Future SEO: Linked Open Data (LOD)
As mentioned in my column on string entity optimization, the use of structured data allows search engines like Google to understand your page content so it can display better search results, or answers, to user queries. This month, I’ll focus on Linked Open Data (LOD), which will allow you to publish structured data so it can be interlinked to establish relationships. […]
As mentioned in my column on string entity optimization, the use of structured data allows search engines like Google to understand your page content so it can display better search results, or answers, to user queries.
This month, I’ll focus on Linked Open Data (LOD), which will allow you to publish structured data so it can be interlinked to establish relationships. This is important, as the relationship between words allows a clear understanding of site content by search bots.
In my column about understanding entity search, I explained how semantic search uses an ontology (or language) like microdata, RDFa, etc., to break down a sentence into its subject, predicate and object to show the relationship between the words in your content.
Linked Open Data builds on standard Web technology such as HTTP, RDF, URLs, etc., extending them so they can be can be read automatically by computers. That’s why it’s important for SEOs to understand and use LOD when applying structured data to content — to make it easier for machines to read that content.
Sentences More Important Than Keywords
LOD is used to leverage “sentences” in the digital realm as we do in everyday life. Optimizing for semantic search using LOD is about using a digital rendition of natural language sentence structure as the basis for describing things (content). SEOs need to look toward the use of sentences rather than keywords in order to enhance content published on the Web or on Intranets.
It appears “future SEO” will require a more technical background. Most SEOs, myself included, will have to collaborate with the semantic Web community to iron out the details. This isn’t some new optimization tactic for SEOs to cut-and-paste into their client pages; but it’s the very fabric of the Web and will require your time, energy, study and perseverance to work through it.
To explain what Linked Data consists of in simple terms, Tim Berners-Lee has defined the following LOD principles.
In his Design Issues: Linked Data, Berners-Lee provides four principles of linked data (paraphrased below):
- Use URIs (Uniform Resource Identifiers) to indicate things
- Use HTTP URIs so things can be referred to and found by people or software on behalf of people
- When looking up a URI (thing), provide useful information leveraging standards such as RDF (Resource Description Framework) or SPARQL (an RDF query language)
- Include links to other related things (URIs) when publishing data on the Web so they can discover other things
To help explain more about what LOD is and how you can use it, I’d like to share a recent interview with Kingsley Idehen, founder & CEO of OpenLink Software. Kingsley is an industry-acclaimed technology innovator and provider of technology that exploits LOD across the enterprise and World Wide Web.
What Is Linked Open Data (LOD)?
Paul: Kingsley, can you give us an idea of what LOD is?

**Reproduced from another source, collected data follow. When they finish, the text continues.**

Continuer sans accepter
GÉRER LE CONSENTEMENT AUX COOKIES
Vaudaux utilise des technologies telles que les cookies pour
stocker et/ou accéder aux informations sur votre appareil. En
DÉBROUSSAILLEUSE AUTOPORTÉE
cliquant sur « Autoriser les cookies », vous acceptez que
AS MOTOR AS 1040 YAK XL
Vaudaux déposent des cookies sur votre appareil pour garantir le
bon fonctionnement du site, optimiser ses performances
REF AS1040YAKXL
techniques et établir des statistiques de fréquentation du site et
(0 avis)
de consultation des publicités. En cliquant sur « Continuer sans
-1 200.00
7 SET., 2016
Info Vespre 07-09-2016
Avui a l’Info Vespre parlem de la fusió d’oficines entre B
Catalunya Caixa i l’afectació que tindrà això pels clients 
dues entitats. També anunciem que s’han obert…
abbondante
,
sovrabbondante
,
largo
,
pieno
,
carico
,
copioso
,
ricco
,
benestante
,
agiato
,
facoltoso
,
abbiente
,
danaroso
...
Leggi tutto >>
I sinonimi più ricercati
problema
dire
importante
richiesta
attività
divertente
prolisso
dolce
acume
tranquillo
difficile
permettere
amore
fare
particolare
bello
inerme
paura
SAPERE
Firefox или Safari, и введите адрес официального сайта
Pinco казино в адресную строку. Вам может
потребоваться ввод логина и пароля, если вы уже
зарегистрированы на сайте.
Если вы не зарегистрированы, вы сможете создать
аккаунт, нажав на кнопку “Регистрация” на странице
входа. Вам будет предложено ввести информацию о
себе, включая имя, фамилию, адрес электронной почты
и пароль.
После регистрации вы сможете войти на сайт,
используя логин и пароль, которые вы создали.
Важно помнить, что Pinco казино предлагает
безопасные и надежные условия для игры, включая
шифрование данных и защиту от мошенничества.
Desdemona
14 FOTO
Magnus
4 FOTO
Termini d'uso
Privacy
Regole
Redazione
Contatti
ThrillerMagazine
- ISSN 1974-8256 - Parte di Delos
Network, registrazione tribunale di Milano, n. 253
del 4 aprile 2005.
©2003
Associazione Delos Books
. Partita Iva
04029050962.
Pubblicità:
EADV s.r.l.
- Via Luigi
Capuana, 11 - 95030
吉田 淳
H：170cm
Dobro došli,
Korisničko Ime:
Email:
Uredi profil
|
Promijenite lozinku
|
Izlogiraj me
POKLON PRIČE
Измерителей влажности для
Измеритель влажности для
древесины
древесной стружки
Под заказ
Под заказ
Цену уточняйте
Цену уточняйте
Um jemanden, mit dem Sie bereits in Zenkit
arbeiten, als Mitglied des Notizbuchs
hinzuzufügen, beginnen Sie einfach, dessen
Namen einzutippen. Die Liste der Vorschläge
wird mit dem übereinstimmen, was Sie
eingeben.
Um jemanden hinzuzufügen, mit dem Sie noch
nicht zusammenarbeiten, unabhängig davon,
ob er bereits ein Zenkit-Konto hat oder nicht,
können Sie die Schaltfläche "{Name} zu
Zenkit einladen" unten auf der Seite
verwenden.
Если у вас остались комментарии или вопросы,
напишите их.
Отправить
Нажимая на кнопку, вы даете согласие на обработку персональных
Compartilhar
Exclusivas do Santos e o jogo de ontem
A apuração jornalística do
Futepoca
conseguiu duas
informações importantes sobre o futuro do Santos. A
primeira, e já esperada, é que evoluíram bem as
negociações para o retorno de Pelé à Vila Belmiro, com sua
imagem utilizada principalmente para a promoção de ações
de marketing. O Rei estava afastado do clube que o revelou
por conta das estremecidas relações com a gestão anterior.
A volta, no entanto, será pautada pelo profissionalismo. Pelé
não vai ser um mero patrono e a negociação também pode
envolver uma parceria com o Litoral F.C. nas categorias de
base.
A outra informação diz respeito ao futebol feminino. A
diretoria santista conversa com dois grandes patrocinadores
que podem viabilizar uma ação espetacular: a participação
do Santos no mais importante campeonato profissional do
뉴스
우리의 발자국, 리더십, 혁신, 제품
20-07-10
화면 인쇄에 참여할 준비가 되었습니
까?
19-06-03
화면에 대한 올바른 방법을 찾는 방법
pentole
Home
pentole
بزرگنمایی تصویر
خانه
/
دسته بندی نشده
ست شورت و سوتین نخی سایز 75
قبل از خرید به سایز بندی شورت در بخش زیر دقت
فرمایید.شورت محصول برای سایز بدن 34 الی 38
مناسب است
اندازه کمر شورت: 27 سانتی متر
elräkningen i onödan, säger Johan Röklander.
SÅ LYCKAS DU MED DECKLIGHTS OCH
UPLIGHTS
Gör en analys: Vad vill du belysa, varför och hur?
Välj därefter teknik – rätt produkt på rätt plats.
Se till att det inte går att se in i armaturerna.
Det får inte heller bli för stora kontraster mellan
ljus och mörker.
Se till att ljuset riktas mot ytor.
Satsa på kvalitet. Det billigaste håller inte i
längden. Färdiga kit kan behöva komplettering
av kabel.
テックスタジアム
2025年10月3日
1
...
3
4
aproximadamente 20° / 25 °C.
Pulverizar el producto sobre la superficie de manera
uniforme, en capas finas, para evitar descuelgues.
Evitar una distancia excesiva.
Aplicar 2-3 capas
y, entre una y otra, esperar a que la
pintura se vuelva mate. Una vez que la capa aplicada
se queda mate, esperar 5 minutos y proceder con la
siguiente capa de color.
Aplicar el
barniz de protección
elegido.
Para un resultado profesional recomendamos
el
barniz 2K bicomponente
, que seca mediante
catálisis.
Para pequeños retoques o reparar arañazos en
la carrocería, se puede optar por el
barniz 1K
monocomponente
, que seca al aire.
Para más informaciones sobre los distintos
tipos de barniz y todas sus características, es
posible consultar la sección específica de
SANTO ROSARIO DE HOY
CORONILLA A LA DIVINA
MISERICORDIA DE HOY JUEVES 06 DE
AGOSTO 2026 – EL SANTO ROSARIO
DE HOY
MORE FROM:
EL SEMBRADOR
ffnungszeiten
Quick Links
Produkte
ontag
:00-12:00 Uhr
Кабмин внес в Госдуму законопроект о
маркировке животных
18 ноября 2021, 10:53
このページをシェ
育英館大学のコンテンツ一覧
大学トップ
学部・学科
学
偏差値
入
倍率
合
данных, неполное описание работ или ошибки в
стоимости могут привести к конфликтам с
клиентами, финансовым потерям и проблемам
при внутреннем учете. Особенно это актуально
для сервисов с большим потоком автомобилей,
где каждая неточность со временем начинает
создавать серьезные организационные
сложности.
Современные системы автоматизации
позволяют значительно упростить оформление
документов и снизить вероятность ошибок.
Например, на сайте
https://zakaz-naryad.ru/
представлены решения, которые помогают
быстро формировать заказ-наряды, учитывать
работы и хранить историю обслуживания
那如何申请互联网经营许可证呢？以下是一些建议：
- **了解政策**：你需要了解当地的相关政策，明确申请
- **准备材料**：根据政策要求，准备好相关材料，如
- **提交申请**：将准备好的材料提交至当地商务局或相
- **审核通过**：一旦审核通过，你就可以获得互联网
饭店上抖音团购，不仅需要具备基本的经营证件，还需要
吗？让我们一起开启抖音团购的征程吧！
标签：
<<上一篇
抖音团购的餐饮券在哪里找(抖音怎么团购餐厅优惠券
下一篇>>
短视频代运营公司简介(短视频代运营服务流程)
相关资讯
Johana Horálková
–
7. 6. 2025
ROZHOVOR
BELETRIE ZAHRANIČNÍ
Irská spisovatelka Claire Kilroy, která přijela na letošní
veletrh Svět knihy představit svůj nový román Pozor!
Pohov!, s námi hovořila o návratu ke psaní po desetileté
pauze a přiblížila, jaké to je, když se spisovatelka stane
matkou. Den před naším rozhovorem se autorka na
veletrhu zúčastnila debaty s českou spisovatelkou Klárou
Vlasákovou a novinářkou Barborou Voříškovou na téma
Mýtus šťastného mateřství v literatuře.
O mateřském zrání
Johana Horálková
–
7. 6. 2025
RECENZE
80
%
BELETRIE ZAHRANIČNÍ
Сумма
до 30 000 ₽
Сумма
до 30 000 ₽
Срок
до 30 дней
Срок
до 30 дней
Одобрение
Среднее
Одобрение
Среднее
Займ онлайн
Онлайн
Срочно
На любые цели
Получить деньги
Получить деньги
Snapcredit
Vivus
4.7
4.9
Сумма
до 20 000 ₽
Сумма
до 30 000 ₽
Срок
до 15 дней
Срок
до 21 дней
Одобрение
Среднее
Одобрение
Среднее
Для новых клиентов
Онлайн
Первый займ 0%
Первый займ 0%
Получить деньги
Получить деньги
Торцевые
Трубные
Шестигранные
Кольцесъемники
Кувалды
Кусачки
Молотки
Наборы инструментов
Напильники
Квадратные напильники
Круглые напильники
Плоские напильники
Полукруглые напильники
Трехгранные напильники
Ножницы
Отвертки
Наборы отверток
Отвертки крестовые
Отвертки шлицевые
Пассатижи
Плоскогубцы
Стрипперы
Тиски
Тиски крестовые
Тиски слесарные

Kingsley: Linked Open Data is structured data representation enhanced through the use of HTTP URIs (links). Basically, it’s about entity relationship — model-based structured data representation where entities, attributes, and attribute values are denoted (“referred to”) by links.
HTTP URIs are implicitly open in that translating what they denote is a function of the HTTP protocol as opposed to proprietary protocols scoped to a specific application or platform.
Can you give us an example?
The following statement:
Paris is the capital of France.
Expresses a relationship represented using natural language notation whereby all participants are denoted literally using words:
“Paris” “capital” “France”
And each plays a specific role, i.e., “Paris” is the Subject, “capital,” the Predicate and “France,” the Object.
Courtesy of Linked Data, the statement above could be enhanced by the use of reference (as opposed to literal) identifiers to denote the entities in the roles of: subject, predicate and object.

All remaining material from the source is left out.